8. As people so blessed, we see the truth about ourselves.  We see that without Christ, we would remain forever blind.  Without Christ, we would remain forever steeped in the darkness and blindness of our sin.  We see that if Christ had not washed us in the Water and the Word we would forever suffer from spiritual blindness that would lead us straight into the devil's arms.  But praise God,

[Isaiah 9:2]

The people walking in darkness have seen a great light; on those living in the land of the shadow of death a light has dawned.

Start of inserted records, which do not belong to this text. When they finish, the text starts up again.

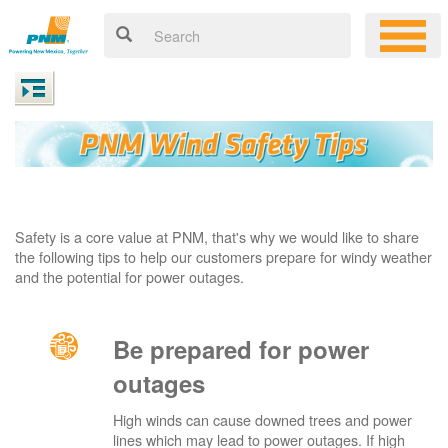
Safety is a core value at PNM, that's why we would like to share
the following tips to help our customers prepare for windy weather
and the potential for power outages.
Be prepared for power
outages
High winds can cause downed trees and power
lines which may lead to power outages. If high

We are those people.  We have been walking in darkness, but in Christ we see our great light.  We have been living in the land of the shadow of death, but now light has dawned upon us.  That light is our Lord Jesus Christ, the Light of the World.  By his light we have been forgiven our dark sinfulness and rescued from certain damnation in the land of the shadow of death.  We have been cleansed in the heavenly pool of Siloam that is the font of Holy Baptism.  There, we have been bathed in the light of God.  The stranglehold of darkness on our souls has been broken and we have been brought into the kingdom of Light by our Lord and Savior Jesus Christ.

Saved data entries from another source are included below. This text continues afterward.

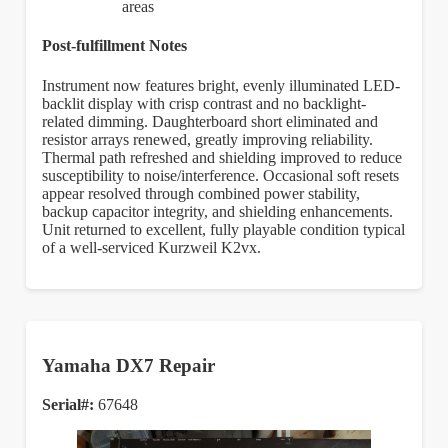
areas
Post-fulfillment Notes
Instrument now features bright, evenly illuminated LED-
backlit display with crisp contrast and no backlight-
related dimming. Daughterboard short eliminated and
resistor arrays renewed, greatly improving reliability.
Thermal path refreshed and shielding improved to reduce
susceptibility to noise/interference. Occasional soft resets
appear resolved through combined power stability,
backup capacitor integrity, and shielding enhancements.
Unit returned to excellent, fully playable condition typical
of a well-serviced Kurzweil K2vx.
Yamaha DX7 Repair
Serial#:
67648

9. As people of the Light, we now no longer wallow in the darkness of sin.  With eyes opened by the light of Christ we see the horrid effects of sin.  We see that our sin put Christ on the cross, and there, in black darkness in the middle of the day, he died to bring us into the light.  So by the Holy Spirit, the giver of Light, we strive to avoid sin at all costs, for we dare not plunge our Lord back into the darkness from which he has rescued us by giving up his own life.  Strengthened for our life of faith by Christ's light shining down on us from above, we boldly confront those who would lead us into sin, and we stand strong in our faith, no matter what the cost.  We bask in the light of God at all times and we give God thanks and praise when, in his grace, he heals and forgives us body and soul.  We open our hearts ever wider to let the light of God shine down upon us.  For Christ has healed our spiritual blindness, and so we revel in the light of divine, the Light of Light, our Lord Jesus Christ.  We rejoice that he has given us his light in the water and the Word of Holy Baptism; in the precious Word of Forgiveness in Holy Absolution; in his very body and blood in the Sacrament of the Altar and in his sacred Word in the Scriptures.  We take heart, that one day we will see this light in all its glory, lighting the heavenly city of God, where we will live forever in light of Christ.  May his light ever shine upon us.  Amen.

Blessing: The peace of God, which passes all understanding, keep your hearts and minds in Christ Jesus.  Amen.